While the men whose behavior, and in some cases, character, was subjected to criticism took it in stride, the women not only reacted very badly to even the most mild criticism, but in several cases announced their intention to refrain from commenting in the future. This then led a few commenters to suggest that all personal criticism should henceforth be banned in the future. Susan, perhaps coincidentally, perhaps not, responded with a solid post entitled Women Need Men:
We need to shift our way of thinking to acknowledge sex differences, and how the sexes, though different, can complement one another perfectly when we’re honest about the different wants and needs of men and women. In my opinion, this complementarity is a key part of successful relationships and, ultimately, marriage.Men know that women think very differently than they do, and for the most part, they accept this even if they don't necessarily like it. I'm not so sure most women do. But women can't have it both ways. They can't declare they don't need men and then expect to rely upon them. They can't share their personal problems which stem from personal choices and behavior and then expect to avoid personal criticism. They can't declare themselves to be the equals, or perhaps even the superiors, of men, and then run away crying the first time someone tells them that their decisions and actions were sub-optimal. They can't engage in discourse with men and expect men to talk to them in the same way other women do.
Some women understand this. But a surprising number, perhaps even most, simply don't. This is why I think some of Susan's critics - you know who you are, gentlemen - have been too harsh on her, because I don't think they fully grasp the severe difficulty, perhaps even the impossibility, of the task that she has voluntarily taken on. This isn't white-knighting, this isn't even defending a friend, it is a straightforward factual observation. What she is attempting to do matters, because men cannot fix the SMP on their own, except by old school force.
Think about it.

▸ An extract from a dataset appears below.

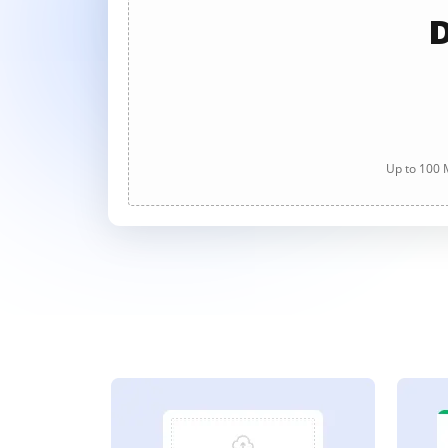
D
Up to 100 M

How does one help young women question their assumptions and rethink their actions when they are hyper-resistant to even the appearance of judgment, let alone actual criticism? It is a real challenge, approaching the level of dichotomy, and I fear that Aristotle may have the only valid answer, as those who cannot bear the dialectic can only be convinced through rhetorical manipulation.
The old school may ultimately prove to be the eventual outcome. But at this point, it is not inevitable. If men are willing to be strong and truthful with themselves and others, if women are willing to be open and honest with themselves and others, it will possible for couples to escape the choice between the Scylla of the brothel and the Charybdis of the burqah that today's equalitarian society is presenting to us.
And if a man and a woman can escape it, so too can a society. Perhaps that is too optimistic. Most likely, the die is already cast in this regard, just as it is with regards to US demographics and the global economy. But we don't know that yet, and so we don't have to accept it.
I think it would be a mistake for Susan to shut down criticism and transform her site into a more intelligent Jezebel with math. But I don't think that is a mistake she is likely to make, and in any case, I would still support her mission of trying to help young women make the choices that will allow them to be marriageable in a society that sometimes appears to be doing its worst to eradicate the institution. Regardless of whether one thinks she is doing an optimal job of it or not - and I happen to think that she's doing rather better than anyone could reasonably expect - that is an objective worth suppporting.